I am currently eight months into a 12-month internship as an analyst with RSM Corporate Finance sitting within the M&A and Private Equity team.
I joined the internship programme after completing four years at Imperial College London reading, what is on the surface, a completely unrelated course – Materials Science and Engineering. Recently I was offered a graduate position and a training contract to attain the ACA qualification.
Why did you choose to do an internship?
Ultimately my decision to undertake an internship out of university was the flexibility that the role provides. Although I had a long-term interest in Finance I was undecided as to what career path I wanted to pursue: Academia or Industry. I found that the prospects of a graduate role and three-year contract were too rigid – especially if I found that I was not suited to the role or if the role did not peak my interest.
For me a 12-month internship was the perfect option – you gain all the responsibilities and ultimately experience of a graduate role but are not tied long term.
On the other hand, and as I have experienced, if you find the role rewarding and identify it as an excellent platform for future development there is the potential to re-join a team and firm that you know provides a good fit to your personality and will help you maximise your potential
How does the internship tie in with your overall career plans?
Since starting my internship, I have come to appreciate more and more the platform it provides for future development. Without having to balance work and studying in the first year is a real advantage and allows you to maximise your initial development and quickly get to grips with the demands of a role in Corporate Finance.
Taking this experience into a graduate role is invaluable as you can really hit the ground running and take on more and more responsibility from the outset and achieve a better balance between the demands of your role and studying for the ACA qualification. Gaining the ACA qualification opens up a significant number of opportunities, and when combined with real deal experience, includes private equity, financial in industry and roles in wider financial and consultancy markets. Since starting my internship, I have come to appreciate more and more the platform it provides for future development
What was the application process like?
My application process was slightly different to normal – having completed a two-week shadowing / experience role I went from the online tests – circumvented the video interview – to the assessment centre. In the period building up to the assessment I found the RSM recruitment team extremely helpful and always went above and beyond to answer my questions about the process.
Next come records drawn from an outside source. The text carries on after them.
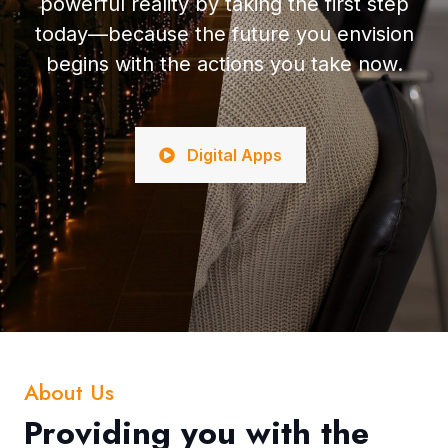
powerful reality by taking the first step
today—because the future you envision
begins with the actions you take now.
Digital Apps
About Us
Providing you with the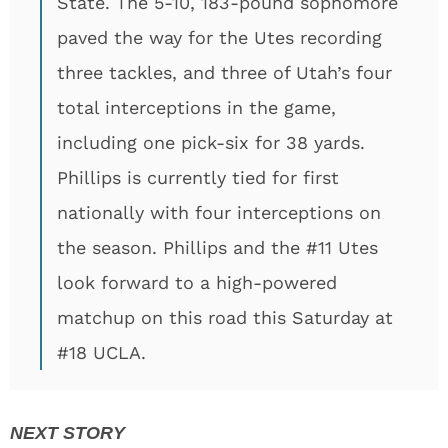
State. The 5-10, 183-pound sophomore
paved the way for the Utes recording
three tackles, and three of Utah’s four
total interceptions in the game,
including one pick-six for 38 yards.
Phillips is currently tied for first
nationally with four interceptions on
the season. Phillips and the #11 Utes
look forward to a high-powered
matchup on this road this Saturday at
#18 UCLA.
The assessment started with a group presentation and one-one interview with a line manager before lunch with an existing member of the team. The afternoon session involved a case study – this was c.90-minute task to analyse an information memorandum and statutory accounts and make a short presentation on the business/opportunity. Following the presentation there was a 60 -90-minute Q&A with two associates / managers. Although the Q&A can feel like a bit of grilling it is great chance to explain your thought process and demonstrate your full skill set while engaging and learning from experienced members of an M&A team.
What attracted you to the role?
Ultimately my attraction was not to a single specific role in Finance, rather a working environment where I felt I could add value to my work based on skills I had development through university. Coming out of university I was looking for a role that would provide a fast paced-dynamic environment that was analytically engaging while providing opportunities to gain commercial experience in outward / client facing environments – a few job markets sprang to mind. Eight months in it is safe to say that the world of Corporate Finance hits these criteria – and more.
What are my main duties?
Within RSM there is an opportunity and expectation that you will have touch points throughout the entire deal process. Throughout the deal you are expected to keep on top of the different lines of communication with shareholders, buyers and legal teams and record dialogues via file notes.
At the outset my main role was to work with an experienced colleague to process, analyse and present the information we received and the insights we gained from the shareholders into an information memorandum (IM) – the main marketing document. This involved working with management information to provide an analysis of the business’ trading performance and communicating the key messages of a business history, processes, growth and future strategy (opportunities) so that a consistent narrative flows throughout the IM.
Alongside the IM, Buyer research documents are produced which provide a synopsis of the market and the strategies that potential acquirers are pursuing – as an analyst there is a great opportunity to assume a large amount of responsibility for these documents.
As buyers are contacted there is a large emphasis on organisation and communication – partners look to the juniors to provide them with insightful information before each call and to stay on top of all communications with buyers – at times you could be contacting > 20 buyers in a day so organisation and keeping on top of the details is key. Towards the back end of deal the role reverts back to planning and creating documentation and providing analysis to support the shareholders through the management presentations. In the final stages I have worked with the shareholder legal teams and internal finance team to prepare the required documents for the process of financial due diligence. Outside of the deal processes I have been involved in creating full pitch documents and company profiles to support partners and directors for tendered bids.
What were the most important lessons learned from the internship?
As an analyst the main-role is to provide continuous deal support to the partners and directors. As they look to you for the broad scope information – keeping on top of the details and communicating the relevant information effectively to the entire team drives an efficient team and a smooth process. As an intern people expect that you will make mistakes, but not being afraid to ask questions, being resourceful to independently find a solution and learning quickly from your mistakes are what people look for.